Krill adds that the industry is rapidly growing in New Jersey as a result of the nation’s rising interest in consuming independent, craft beer. “There’s really been an explosion in craft breweries across the United States, and we’re starting to see our industry getting more and more competitive,” he adds.
In late 2013, legislation was passed to allow craft distilleries to operate in New Jersey, at which time Asbury Park Distilling became the state’s first craft distillery to locate in a commercial downtown area. “We have hundreds of people walking by on any given day, curious to learn about our process and products, and we couldn’t be happier to give them an insider’s look at this amazing industry,” says Zack Ohebshalom, founding partner of Asbury Park Distilling.
According to Ohebshalom, since the bill passed, nearly 30 craft distilleries have cropped up across the state. “I anticipate many more in the years to come as the industry matures,” he says. “Fortunately, New Jersey has been very welcoming of this industry. I believe regulators recognize the value in embracing this agriculturally-centric business with open arms.”

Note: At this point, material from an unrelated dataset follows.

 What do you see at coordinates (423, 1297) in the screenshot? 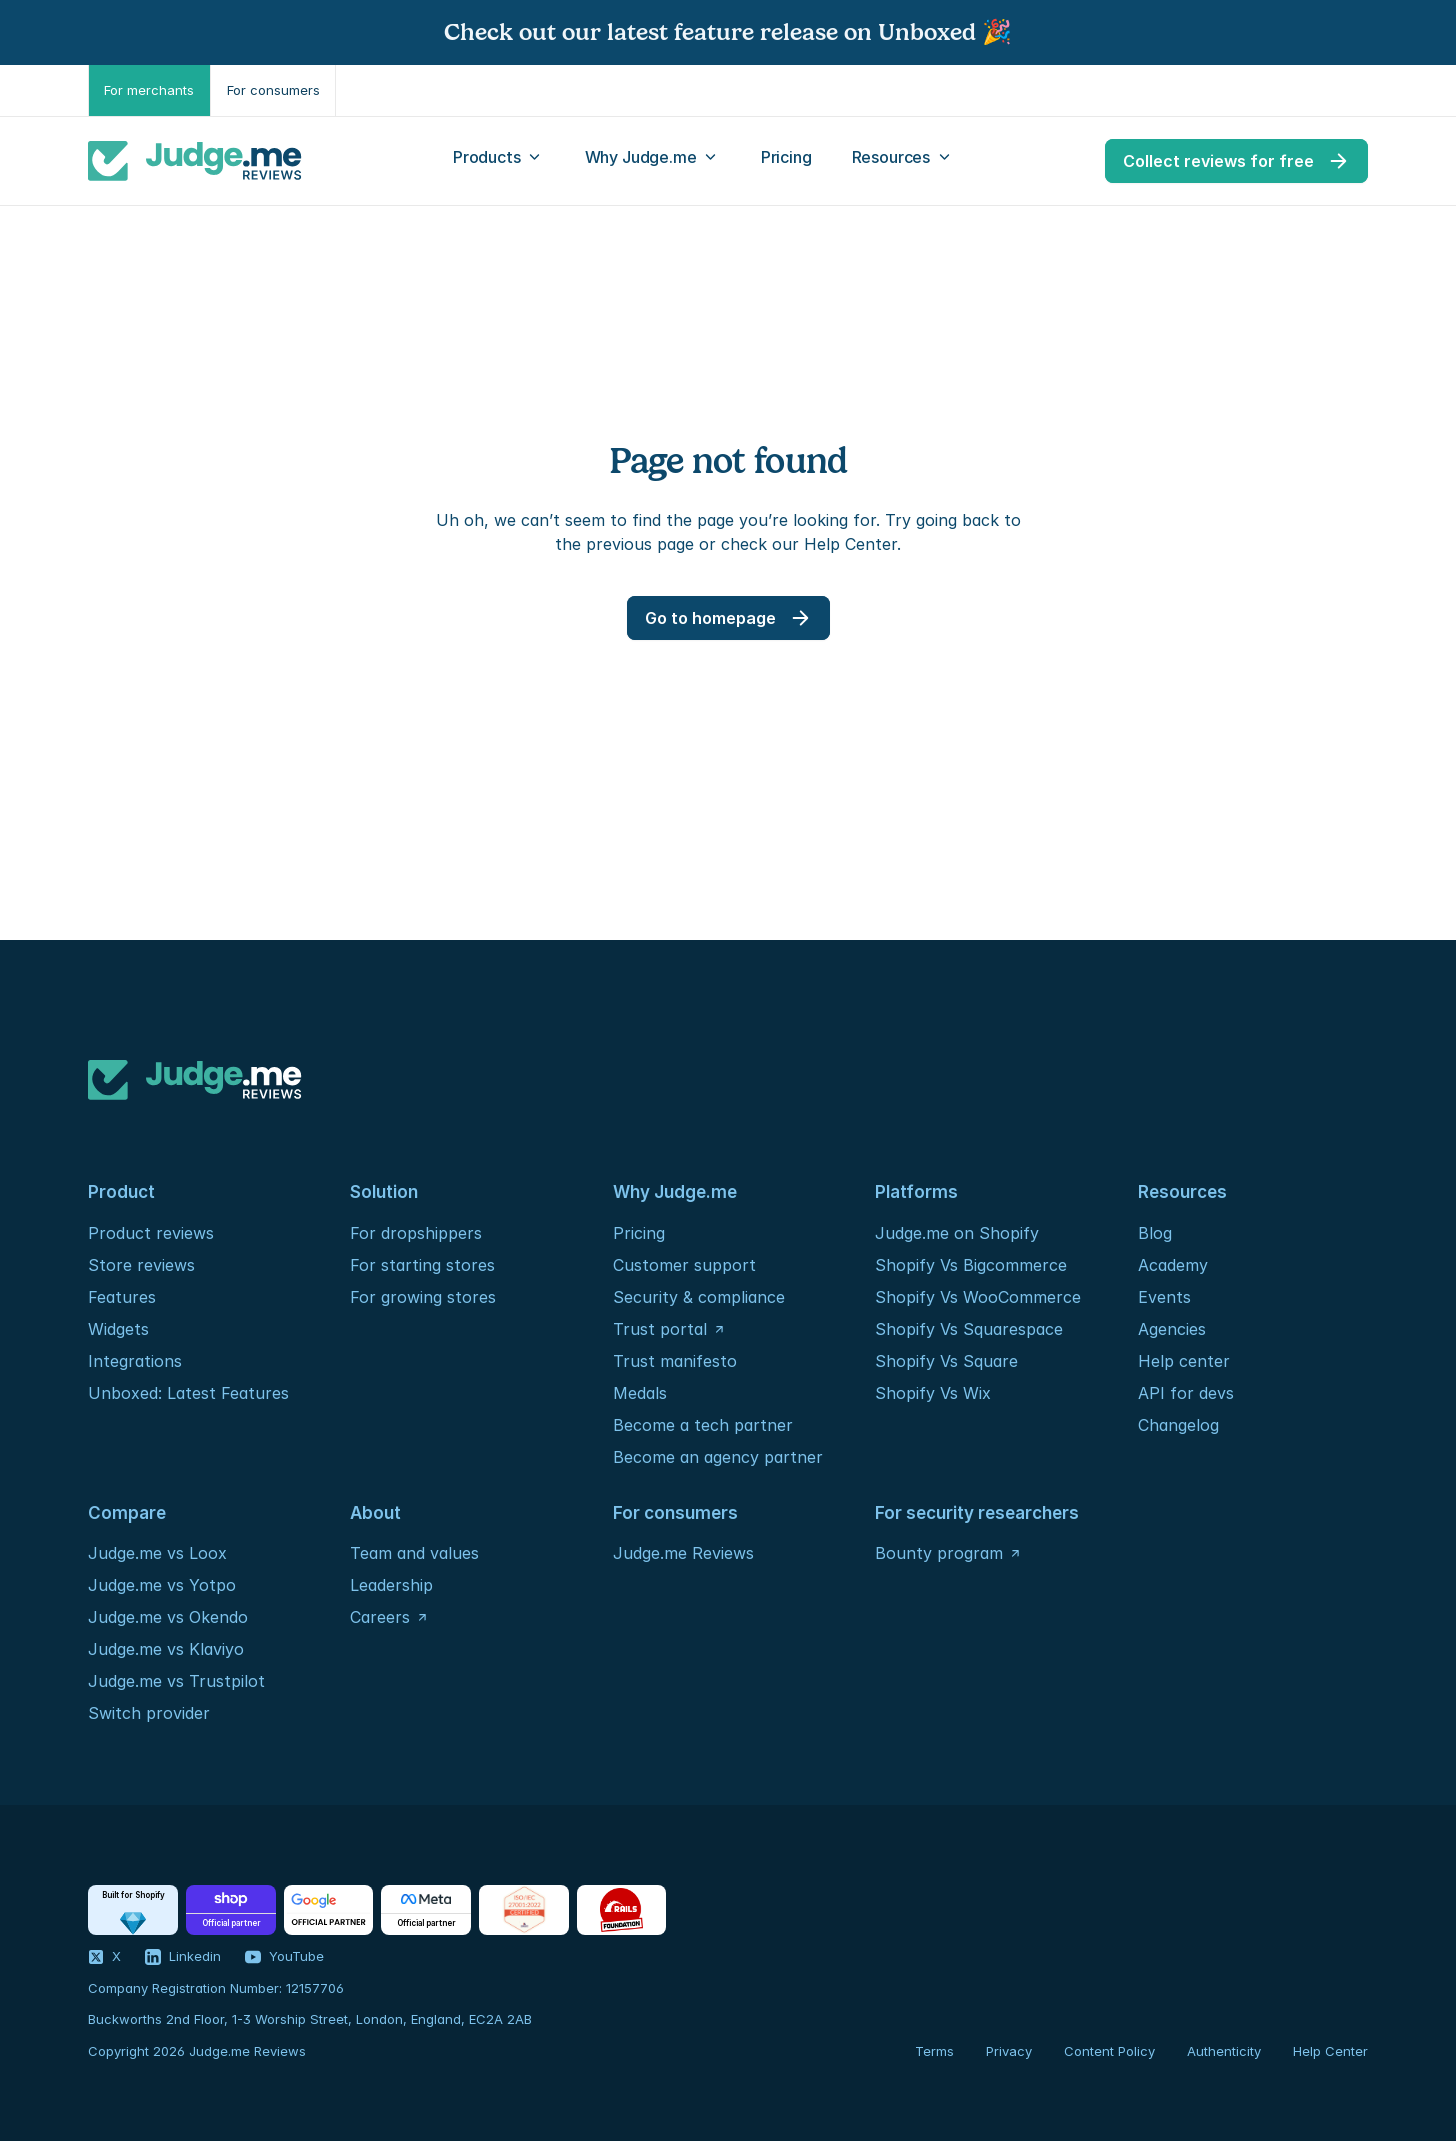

Best of all, as all three of these industries continue to thrive, they’re bolstering both their local communities as well the state’s economy. “Beyond the employment opportunities, we offer other businesses an opportunity to showcase local products, and we do our best to utilize goods and services of as many New Jersey businesses as possible,” Ohebshalom adds. “The tax revenue generated for the state is immense, and will only increase as we grow our distribution.”

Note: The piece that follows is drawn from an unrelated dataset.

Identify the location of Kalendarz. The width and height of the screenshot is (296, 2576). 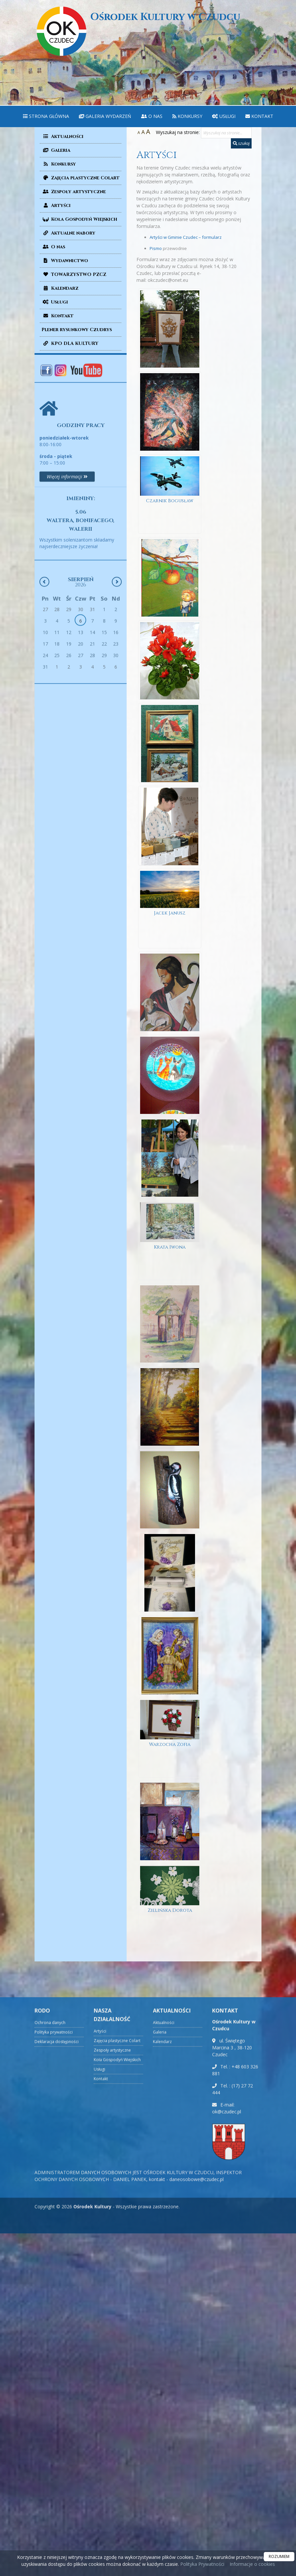
(60, 288).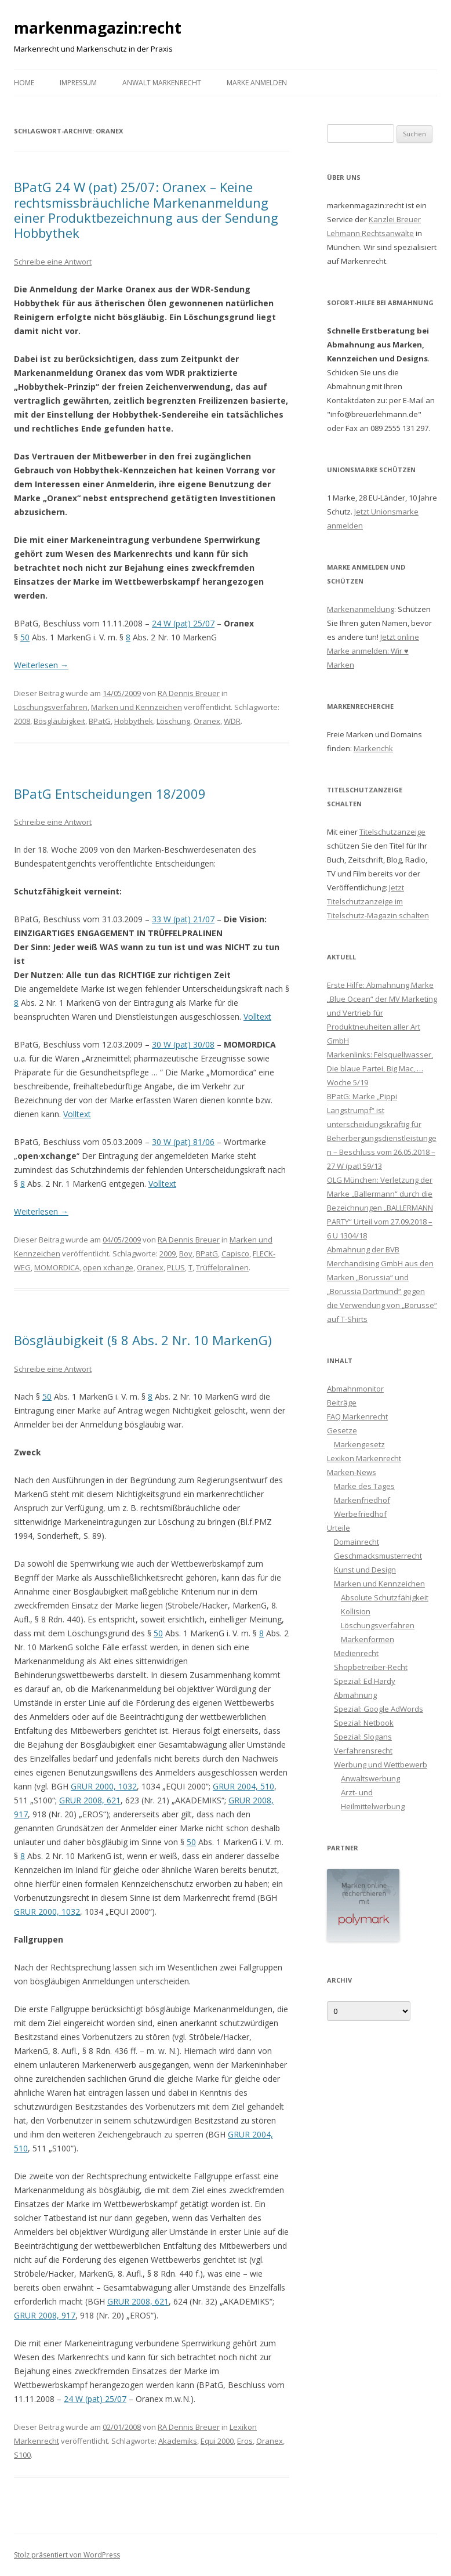 The height and width of the screenshot is (2576, 451). I want to click on GRUR 2008, 917, so click(44, 2315).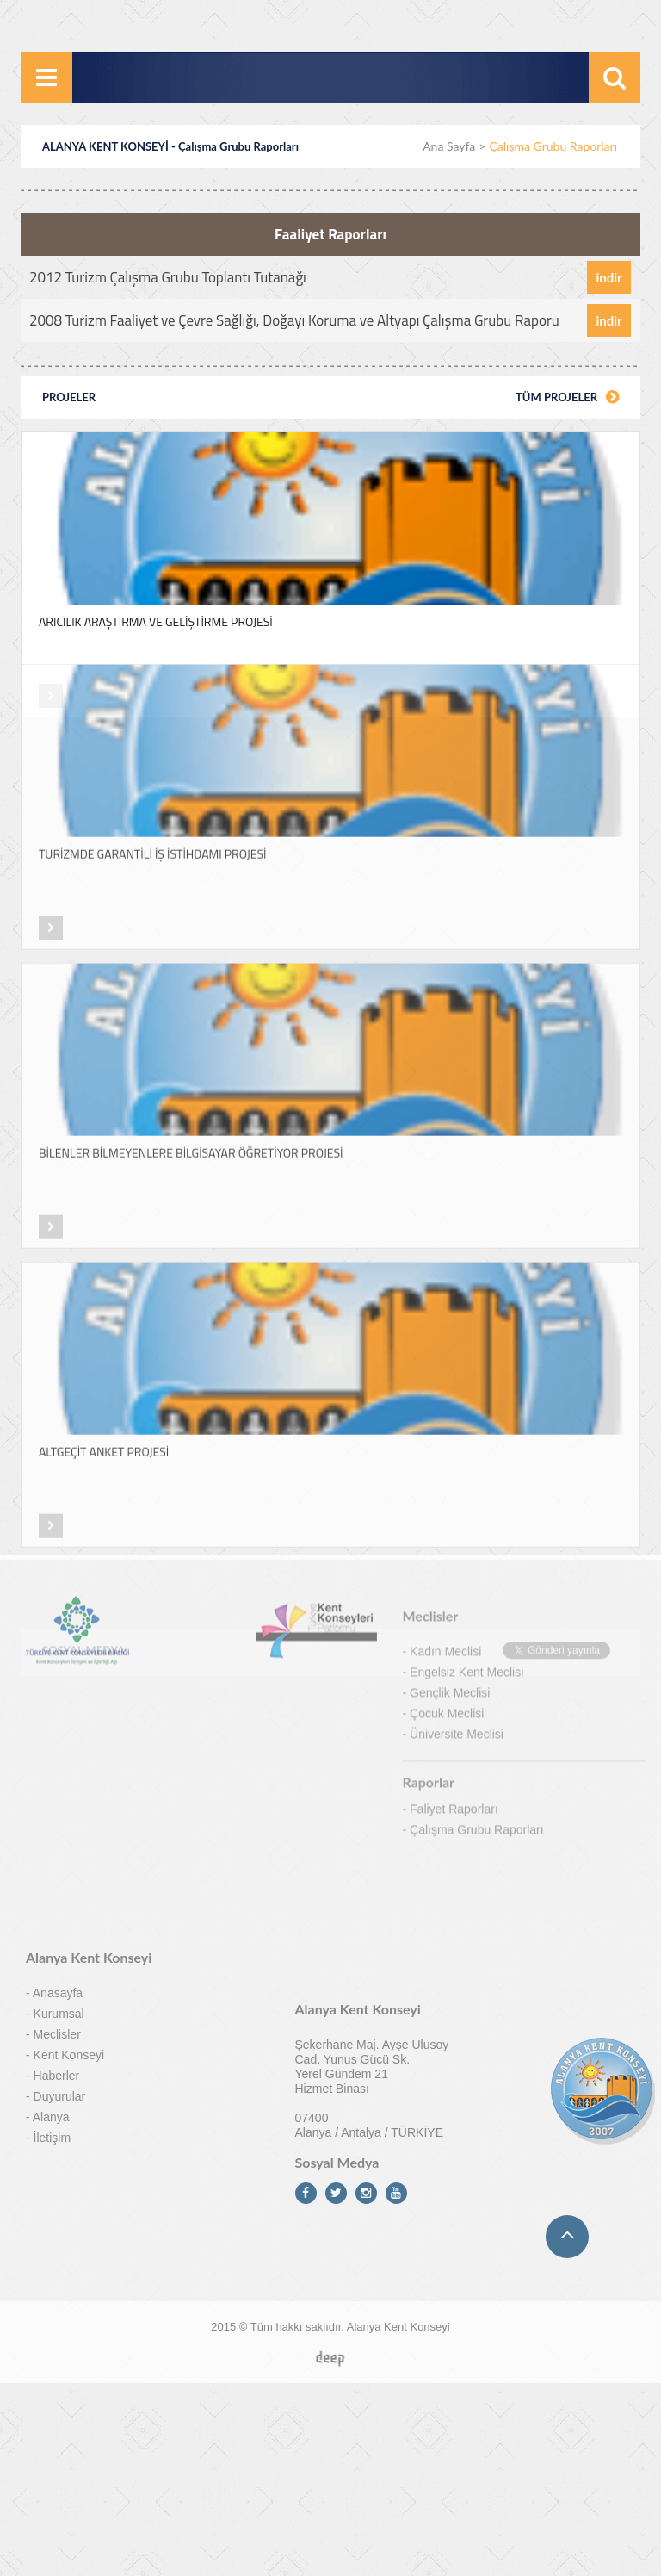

However, that’s not to say that these industries are without their challenges when it comes to doing business in the Garden State. In the brewing industry, there are rules unique to New Jersey that can create hardships for business owners. For example, there’s a requirement for brewery visitors to take a tour before they’re allowed to sample beer. “The restriction is pretty amorphous, and some of these breweries are so small that it’s really just not feasible,” asserts Marshall T. Kizner, shareholder at the law firm of Stark & Stark, which has a beer and spirits practice. “On a busy Friday or Saturday night, how do you drop everything so you can take someone into the back – where everyone is working – before they can be served?” He notes that there is legislation currently pending that could potentially eliminate this requirement.

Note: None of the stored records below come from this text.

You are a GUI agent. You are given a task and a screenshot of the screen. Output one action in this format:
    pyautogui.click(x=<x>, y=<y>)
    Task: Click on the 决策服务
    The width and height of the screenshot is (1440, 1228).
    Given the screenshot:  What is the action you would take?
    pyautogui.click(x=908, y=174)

Unlike Pennsylvania and New York, New Jersey breweries are also not permitted to sell food or carry other made-in-state products. “Because of this restriction, many of our clients have to consider going across the rivers (Delaware and Hudson) … because why would they want to limit themselves?” Kizner says. He notes that among the wine industry’s biggest challenges is having access to enough acreage to procure a license, but they do not have restrictions on serving food, hosting events, or even forging partnerships with local restaurants to carry bottles of their wine for sale.
“Our breweries are getting creative and overcoming these types of challenges by finding new ways to engage with customers in an interesting and educational way,” Degan adds.
In the distilling industry, a restriction on annual gallons produced (20,000 gallons) also hinders growth. “Relative to our neighbors in New York and Pennsylvania with more mature distilling industries, it’s low,” Ohebshalom says. “We hope that legislative leaders will recognize the importance of raising this limit and give us the opportunity to compete on the national level.”